Content starts

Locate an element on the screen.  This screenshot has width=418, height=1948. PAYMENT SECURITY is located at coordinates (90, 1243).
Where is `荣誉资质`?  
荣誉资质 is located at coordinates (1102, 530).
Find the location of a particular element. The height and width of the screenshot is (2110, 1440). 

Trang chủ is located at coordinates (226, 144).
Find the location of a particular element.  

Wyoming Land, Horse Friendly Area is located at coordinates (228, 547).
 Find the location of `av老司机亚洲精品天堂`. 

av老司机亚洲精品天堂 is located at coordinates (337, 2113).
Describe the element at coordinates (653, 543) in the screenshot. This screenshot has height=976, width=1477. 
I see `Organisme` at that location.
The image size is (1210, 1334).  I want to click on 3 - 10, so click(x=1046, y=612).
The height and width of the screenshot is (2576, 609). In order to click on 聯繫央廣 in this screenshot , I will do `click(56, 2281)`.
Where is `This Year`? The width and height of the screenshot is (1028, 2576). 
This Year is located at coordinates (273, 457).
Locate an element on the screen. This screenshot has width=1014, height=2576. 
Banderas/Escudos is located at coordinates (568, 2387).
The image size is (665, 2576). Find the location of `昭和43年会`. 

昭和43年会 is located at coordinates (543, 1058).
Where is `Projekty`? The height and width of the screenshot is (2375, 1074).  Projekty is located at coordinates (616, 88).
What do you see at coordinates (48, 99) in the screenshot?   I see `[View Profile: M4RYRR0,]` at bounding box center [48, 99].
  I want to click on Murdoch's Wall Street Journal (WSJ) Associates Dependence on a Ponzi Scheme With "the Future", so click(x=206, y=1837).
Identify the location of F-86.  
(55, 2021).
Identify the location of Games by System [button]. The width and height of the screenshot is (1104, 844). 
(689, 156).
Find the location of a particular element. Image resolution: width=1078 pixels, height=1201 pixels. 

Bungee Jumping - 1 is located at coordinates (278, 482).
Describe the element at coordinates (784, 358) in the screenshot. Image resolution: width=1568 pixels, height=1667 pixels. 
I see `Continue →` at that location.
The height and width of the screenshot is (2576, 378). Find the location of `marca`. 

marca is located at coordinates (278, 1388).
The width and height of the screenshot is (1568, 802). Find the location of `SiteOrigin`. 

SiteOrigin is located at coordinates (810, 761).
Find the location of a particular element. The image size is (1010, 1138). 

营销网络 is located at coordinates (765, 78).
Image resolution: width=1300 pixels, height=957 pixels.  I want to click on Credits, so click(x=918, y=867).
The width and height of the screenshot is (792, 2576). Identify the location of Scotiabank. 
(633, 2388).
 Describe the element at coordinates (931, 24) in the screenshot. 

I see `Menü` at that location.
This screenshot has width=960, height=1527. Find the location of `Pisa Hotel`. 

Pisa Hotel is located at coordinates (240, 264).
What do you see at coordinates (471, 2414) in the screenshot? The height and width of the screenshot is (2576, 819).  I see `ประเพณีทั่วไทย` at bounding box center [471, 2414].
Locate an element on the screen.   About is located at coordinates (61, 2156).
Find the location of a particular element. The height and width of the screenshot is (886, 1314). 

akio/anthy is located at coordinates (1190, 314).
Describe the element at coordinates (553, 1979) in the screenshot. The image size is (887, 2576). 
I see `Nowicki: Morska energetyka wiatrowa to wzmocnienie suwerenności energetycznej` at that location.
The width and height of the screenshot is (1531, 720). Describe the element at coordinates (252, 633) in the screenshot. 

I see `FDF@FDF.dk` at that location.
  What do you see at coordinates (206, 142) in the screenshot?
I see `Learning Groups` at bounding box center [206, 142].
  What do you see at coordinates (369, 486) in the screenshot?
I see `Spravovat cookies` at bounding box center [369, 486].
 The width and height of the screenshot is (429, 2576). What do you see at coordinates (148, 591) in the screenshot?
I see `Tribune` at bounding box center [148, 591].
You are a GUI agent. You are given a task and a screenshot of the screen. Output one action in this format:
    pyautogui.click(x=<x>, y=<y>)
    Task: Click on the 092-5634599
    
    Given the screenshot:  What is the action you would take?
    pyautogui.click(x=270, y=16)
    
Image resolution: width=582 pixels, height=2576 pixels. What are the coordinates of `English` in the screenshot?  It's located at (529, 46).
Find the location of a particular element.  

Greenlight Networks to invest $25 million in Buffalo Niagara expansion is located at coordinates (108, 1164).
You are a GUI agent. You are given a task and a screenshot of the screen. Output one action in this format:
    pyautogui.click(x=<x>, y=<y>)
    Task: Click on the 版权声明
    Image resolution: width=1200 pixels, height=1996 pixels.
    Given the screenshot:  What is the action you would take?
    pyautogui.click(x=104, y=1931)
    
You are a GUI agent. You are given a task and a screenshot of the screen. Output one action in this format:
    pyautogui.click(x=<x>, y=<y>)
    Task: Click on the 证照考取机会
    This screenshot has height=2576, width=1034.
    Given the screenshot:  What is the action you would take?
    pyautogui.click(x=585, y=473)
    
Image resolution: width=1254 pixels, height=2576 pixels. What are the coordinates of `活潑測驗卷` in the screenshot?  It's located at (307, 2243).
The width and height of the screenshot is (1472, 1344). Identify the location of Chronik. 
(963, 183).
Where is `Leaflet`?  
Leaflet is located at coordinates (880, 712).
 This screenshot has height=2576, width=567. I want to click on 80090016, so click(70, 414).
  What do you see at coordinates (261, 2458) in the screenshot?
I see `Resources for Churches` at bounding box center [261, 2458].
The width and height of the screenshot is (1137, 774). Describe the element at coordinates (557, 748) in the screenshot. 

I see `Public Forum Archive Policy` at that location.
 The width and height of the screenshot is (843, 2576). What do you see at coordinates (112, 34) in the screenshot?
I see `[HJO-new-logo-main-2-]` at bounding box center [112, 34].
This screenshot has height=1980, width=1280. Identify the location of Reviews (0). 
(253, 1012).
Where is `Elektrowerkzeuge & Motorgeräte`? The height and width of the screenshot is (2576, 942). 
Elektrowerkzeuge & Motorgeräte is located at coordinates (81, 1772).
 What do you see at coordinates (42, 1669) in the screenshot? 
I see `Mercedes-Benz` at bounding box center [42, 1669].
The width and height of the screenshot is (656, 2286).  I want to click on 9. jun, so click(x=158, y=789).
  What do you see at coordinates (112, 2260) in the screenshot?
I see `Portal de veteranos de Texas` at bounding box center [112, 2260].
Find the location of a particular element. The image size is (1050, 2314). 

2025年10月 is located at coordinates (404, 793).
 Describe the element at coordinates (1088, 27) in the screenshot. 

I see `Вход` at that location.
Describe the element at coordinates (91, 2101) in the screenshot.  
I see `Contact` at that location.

Content ends

> **What you are asked to do**:
Every record should be retyped so that it matches the original exactly.

> **Output for this task**:
Locate an element on the screen.  This screenshot has width=418, height=1948. PAYMENT SECURITY is located at coordinates (90, 1243).
Where is `荣誉资质`?  
荣誉资质 is located at coordinates (1102, 530).
Find the location of a particular element. The height and width of the screenshot is (2110, 1440). 

Trang chủ is located at coordinates (226, 144).
Find the location of a particular element.  

Wyoming Land, Horse Friendly Area is located at coordinates (228, 547).
 Find the location of `av老司机亚洲精品天堂`. 

av老司机亚洲精品天堂 is located at coordinates (337, 2113).
Describe the element at coordinates (653, 543) in the screenshot. This screenshot has height=976, width=1477. 
I see `Organisme` at that location.
The image size is (1210, 1334).  I want to click on 3 - 10, so click(x=1046, y=612).
The height and width of the screenshot is (2576, 609). In order to click on 聯繫央廣 in this screenshot , I will do `click(56, 2281)`.
Where is `This Year`? The width and height of the screenshot is (1028, 2576). 
This Year is located at coordinates (273, 457).
Locate an element on the screen. This screenshot has width=1014, height=2576. 
Banderas/Escudos is located at coordinates (568, 2387).
The image size is (665, 2576). Find the location of `昭和43年会`. 

昭和43年会 is located at coordinates (543, 1058).
Where is `Projekty`? The height and width of the screenshot is (2375, 1074).  Projekty is located at coordinates (616, 88).
What do you see at coordinates (48, 99) in the screenshot?   I see `[View Profile: M4RYRR0,]` at bounding box center [48, 99].
  I want to click on Murdoch's Wall Street Journal (WSJ) Associates Dependence on a Ponzi Scheme With "the Future", so click(x=206, y=1837).
Identify the location of F-86.  
(55, 2021).
Identify the location of Games by System [button]. The width and height of the screenshot is (1104, 844). 
(689, 156).
Find the location of a particular element. Image resolution: width=1078 pixels, height=1201 pixels. 

Bungee Jumping - 1 is located at coordinates (278, 482).
Describe the element at coordinates (784, 358) in the screenshot. Image resolution: width=1568 pixels, height=1667 pixels. 
I see `Continue →` at that location.
The height and width of the screenshot is (2576, 378). Find the location of `marca`. 

marca is located at coordinates (278, 1388).
The width and height of the screenshot is (1568, 802). Find the location of `SiteOrigin`. 

SiteOrigin is located at coordinates (810, 761).
Find the location of a particular element. The image size is (1010, 1138). 

营销网络 is located at coordinates (765, 78).
Image resolution: width=1300 pixels, height=957 pixels.  I want to click on Credits, so click(x=918, y=867).
The width and height of the screenshot is (792, 2576). Identify the location of Scotiabank. 
(633, 2388).
 Describe the element at coordinates (931, 24) in the screenshot. 

I see `Menü` at that location.
This screenshot has width=960, height=1527. Find the location of `Pisa Hotel`. 

Pisa Hotel is located at coordinates (240, 264).
What do you see at coordinates (471, 2414) in the screenshot? The height and width of the screenshot is (2576, 819).  I see `ประเพณีทั่วไทย` at bounding box center [471, 2414].
Locate an element on the screen.   About is located at coordinates (61, 2156).
Find the location of a particular element. The height and width of the screenshot is (886, 1314). 

akio/anthy is located at coordinates (1190, 314).
Describe the element at coordinates (553, 1979) in the screenshot. The image size is (887, 2576). 
I see `Nowicki: Morska energetyka wiatrowa to wzmocnienie suwerenności energetycznej` at that location.
The width and height of the screenshot is (1531, 720). Describe the element at coordinates (252, 633) in the screenshot. 

I see `FDF@FDF.dk` at that location.
  What do you see at coordinates (206, 142) in the screenshot?
I see `Learning Groups` at bounding box center [206, 142].
  What do you see at coordinates (369, 486) in the screenshot?
I see `Spravovat cookies` at bounding box center [369, 486].
 The width and height of the screenshot is (429, 2576). What do you see at coordinates (148, 591) in the screenshot?
I see `Tribune` at bounding box center [148, 591].
You are a GUI agent. You are given a task and a screenshot of the screen. Output one action in this format:
    pyautogui.click(x=<x>, y=<y>)
    Task: Click on the 092-5634599
    
    Given the screenshot:  What is the action you would take?
    pyautogui.click(x=270, y=16)
    
Image resolution: width=582 pixels, height=2576 pixels. What are the coordinates of `English` in the screenshot?  It's located at (529, 46).
Find the location of a particular element.  

Greenlight Networks to invest $25 million in Buffalo Niagara expansion is located at coordinates (108, 1164).
You are a GUI agent. You are given a task and a screenshot of the screen. Output one action in this format:
    pyautogui.click(x=<x>, y=<y>)
    Task: Click on the 版权声明
    Image resolution: width=1200 pixels, height=1996 pixels.
    Given the screenshot:  What is the action you would take?
    pyautogui.click(x=104, y=1931)
    
You are a GUI agent. You are given a task and a screenshot of the screen. Output one action in this format:
    pyautogui.click(x=<x>, y=<y>)
    Task: Click on the 证照考取机会
    This screenshot has height=2576, width=1034.
    Given the screenshot:  What is the action you would take?
    pyautogui.click(x=585, y=473)
    
Image resolution: width=1254 pixels, height=2576 pixels. What are the coordinates of `活潑測驗卷` in the screenshot?  It's located at (307, 2243).
The width and height of the screenshot is (1472, 1344). Identify the location of Chronik. 
(963, 183).
Where is `Leaflet`?  
Leaflet is located at coordinates (880, 712).
 This screenshot has height=2576, width=567. I want to click on 80090016, so click(70, 414).
  What do you see at coordinates (261, 2458) in the screenshot?
I see `Resources for Churches` at bounding box center [261, 2458].
The width and height of the screenshot is (1137, 774). Describe the element at coordinates (557, 748) in the screenshot. 

I see `Public Forum Archive Policy` at that location.
 The width and height of the screenshot is (843, 2576). What do you see at coordinates (112, 34) in the screenshot?
I see `[HJO-new-logo-main-2-]` at bounding box center [112, 34].
This screenshot has height=1980, width=1280. Identify the location of Reviews (0). 
(253, 1012).
Where is `Elektrowerkzeuge & Motorgeräte`? The height and width of the screenshot is (2576, 942). 
Elektrowerkzeuge & Motorgeräte is located at coordinates (81, 1772).
 What do you see at coordinates (42, 1669) in the screenshot? 
I see `Mercedes-Benz` at bounding box center [42, 1669].
The width and height of the screenshot is (656, 2286).  I want to click on 9. jun, so click(x=158, y=789).
  What do you see at coordinates (112, 2260) in the screenshot?
I see `Portal de veteranos de Texas` at bounding box center [112, 2260].
Find the location of a particular element. The image size is (1050, 2314). 

2025年10月 is located at coordinates (404, 793).
 Describe the element at coordinates (1088, 27) in the screenshot. 

I see `Вход` at that location.
Describe the element at coordinates (91, 2101) in the screenshot.  
I see `Contact` at that location.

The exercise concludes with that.